ここでは図書館活用のコツを七つ紹介する。この七つを糸口に、図書館を使いこなしてみてほしい。

図書館が提供するサービスは、いわば「プル式」になっている。すなわち、自分から動かず、口を開けて待っていても何も出てこない。反対に、「こんな資料はないだろうか?」「こういうことに使ってみたらどうだろう?」と、能動的に使いこなす方法を考え、いろいろと試行錯誤してみるのが大事。そうしてこそ、図書館が大きな力を発揮して、得るものもその分大きくなるのだ。

基礎1

拠点館で全体像をつかむ

基本は、まめに足を運んでみること。インターネットで予約した本の受け取り・返却だけでなく、館内を歩き回ってさまざまな情報に触れ、自分なりの答えを模索していく。そんな「場」としての活用を考えてみてほしい。

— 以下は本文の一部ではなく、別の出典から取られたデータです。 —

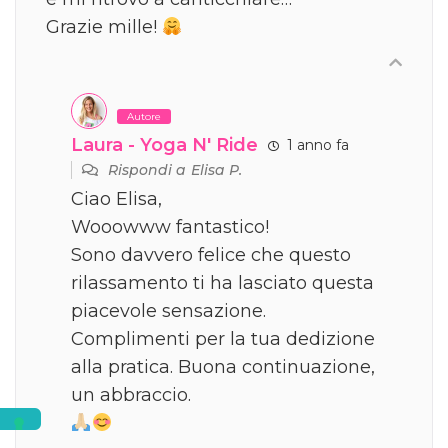
Grazie mille!
Autore
Laura - Yoga N' Ride
1 anno fa
Rispondi a
Elisa P.
Ciao Elisa,
Wooowww fantastico!
Sono davvero felice che questo
rilassamento ti ha lasciato questa
piacevole sensazione.
Complimenti per la tua dedizione
alla pratica. Buona continuazione,
un abbraccio.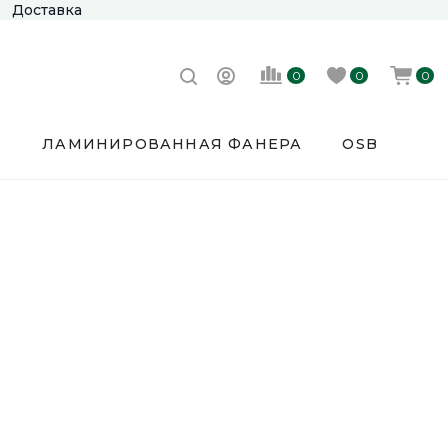
Доставка
0
0
0
Е
ЛАМИНИРОВАННАЯ ФАНЕРА
OSB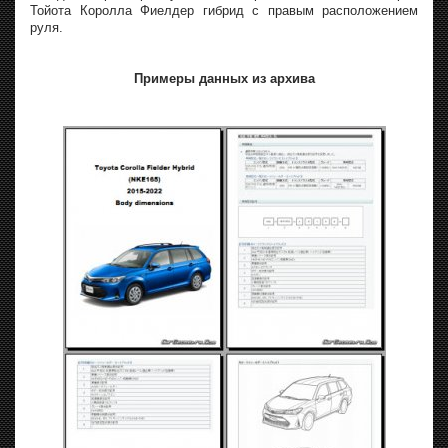
Тойота Королла Фиелдер гибрид с правым расположением
руля.
Примеры данных из архива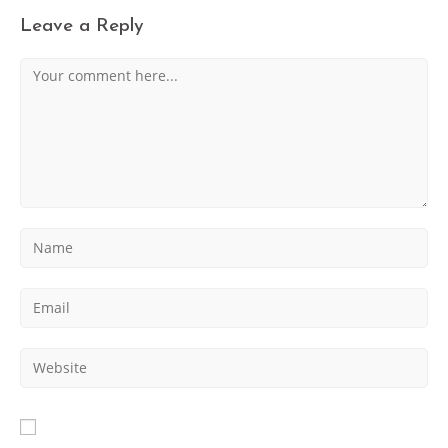
Leave a Reply
Comment
Enter
your
name
Enter
or
your
username
email
to
Enter
address
comment
your
to
website
comment
URL
(optional)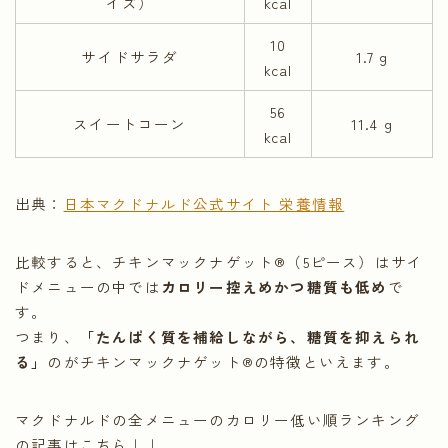
イズ）
kcal
10
サイドサラダ
1.7 g
kcal
56
スイートコーン
11.4 g
kcal
出典：
日本マクドナルド公式サイト 栄養情報
比較すると、チキンマックナゲット®（5ピース）はサイ
ドメニューの中では
カロリー控えめかつ糖質も低め
で
す。
つまり、
「たんぱく質を補給しながら、糖質を抑えられ
る」
のがチキンマックナゲット®の特徴といえます。
マクドナルドの全メニューのカロリー低い順ランキング
の記事はこちら↓↓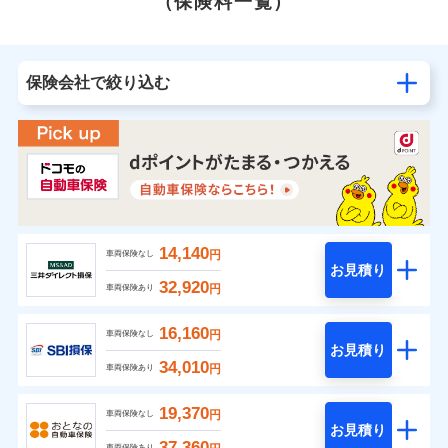
（保険料一覧）
保険会社で絞り込む
14,140
円
車両保険なし
お見積り
32,920
円
車両保険あり
16,160
円
車両保険なし
お見積り
34,010
円
車両保険あり
19,370
円
車両保険なし
お見積り
37,360
車両保険あり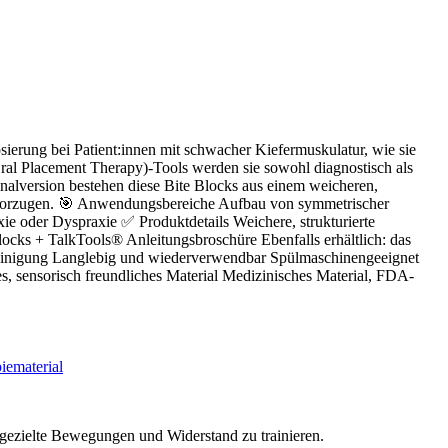
sierung bei Patient:innen mit schwacher Kiefermuskulatur, wie sie
Oral Placement Therapy)-Tools werden sie sowohl diagnostisch als
inalversion bestehen diese Bite Blocks aus einem weicheren,
he bevorzugen. 🎯 Anwendungsbereiche Aufbau von symmetrischer
ie oder Dyspraxie ✅ Produktdetails Weichere, strukturierte
Blocks + TalkTools® Anleitungsbroschüre Ebenfalls erhältlich: das
 Reinigung Langlebig und wiederverwendbar Spülmaschinengeeignet
es, sensorisch freundliches Material Medizinisches Material, FDA-
 gezielte Bewegungen und Widerstand zu trainieren.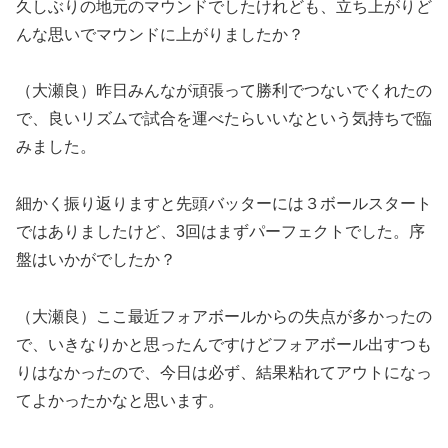
久しぶりの地元のマウンドでしたけれども、立ち上がりど
んな思いでマウンドに上がりましたか？
（大瀬良）昨日みんなが頑張って勝利でつないでくれたの
で、良いリズムで試合を運べたらいいなという気持ちで臨
みました。
細かく振り返りますと先頭バッターには３ボールスタート
ではありましたけど、3回はまずパーフェクトでした。序
盤はいかがでしたか？
（大瀬良）ここ最近フォアボールからの失点が多かったの
で、いきなりかと思ったんですけどフォアボール出すつも
りはなかったので、今日は必ず、結果粘れてアウトになっ
てよかったかなと思います。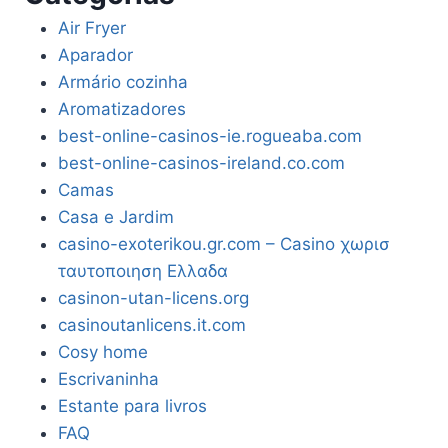
Air Fryer
Aparador
Armário cozinha
Aromatizadores
best-online-casinos-ie.rogueaba.com
best-online-casinos-ireland.co.com
Camas
Casa e Jardim
casino-exoterikou.gr.com – Casino χωρισ
ταυτοποιηση Ελλαδα
casinon-utan-licens.org
casinoutanlicens.it.com
Cosy home
Escrivaninha
Estante para livros
FAQ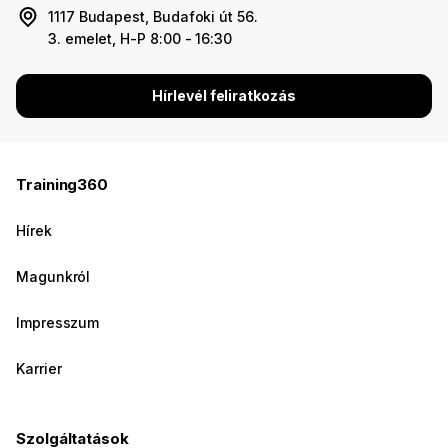
1117 Budapest, Budafoki út 56.
3. emelet, H-P 8:00 - 16:30
Hírlevél feliratkozás
Training360
Hírek
Magunkról
Impresszum
Karrier
Szolgáltatások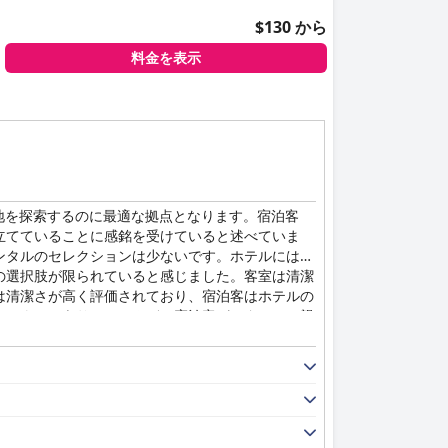
$130 から
料金を表示
地を探索するのに最適な拠点となります。宿泊客
立てていることに感銘を受けていると述べていま
ンタルのセレクションは少ないです。ホテルにはガ
の選択肢が限られていると感じました。客室は清潔
は清潔さが高く評価されており、宿泊客はホテルの
ショナルであり、ほとんどの宿泊客がスタッフの親
れた庭など、多くの犬に優しいアメニティを提供し
ンターネット接続が必要な場合は、それに応じて計
や枕が不快だと報告する宿泊客もいます。全体的に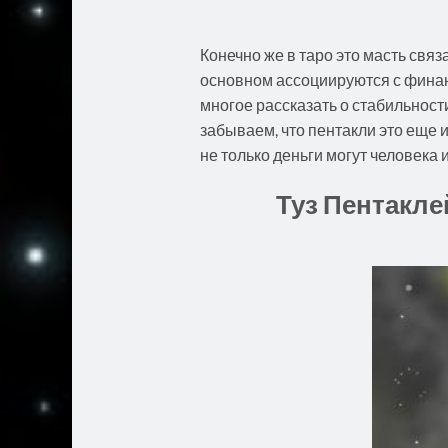
Конечно же в таро это масть свя
основном ассоциируются с финан
многое рассказать о стабильност
забываем, что пентакли это еще и
не только деньги могут человека 
Туз Пентакле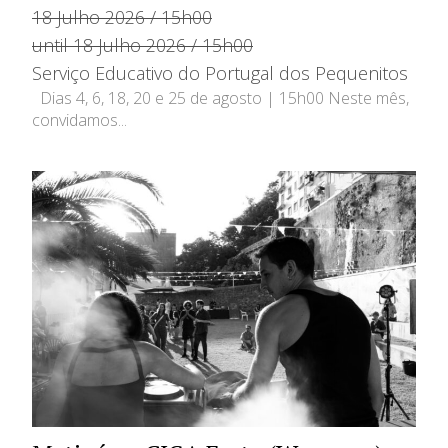
18 Julho 2026 / 15h00
until 18 Julho 2026 / 15h00
Serviço Educativo do Portugal dos Pequenitos
Dias 4, 6, 18, 20 e 25 de agosto | 15h00 Neste mês,
convidamos...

まずは、家や会社の近くなど、通うのにそれほど負担を感じない図書館を「拠点館」としよう。拠点館は蔵書が何十万、何百万冊もあるような大きな図書館でなくてもよい。逆に中小規模の図書館の方が分類法などのシステムを理解し、提供されているサービスの全体をつかみやすい。

たとえば、蔵書が10万冊程度の図書館なら、30分から1時間もあれば、本棚をすべて見ることができる。都道府県立や政令指定市立といった大きな図書館では、逆に大変だ。

いったんすべての棚を見てしまえば、「確か窓際に写真集があったっけ」「そういえば行政資料を郷土コーナーで見たな」と、いわば“土地勘”が生じて、情報を探しやすくなる。また本がどのように分類され、どう並べられているかも皮膚感覚でつかむことができる。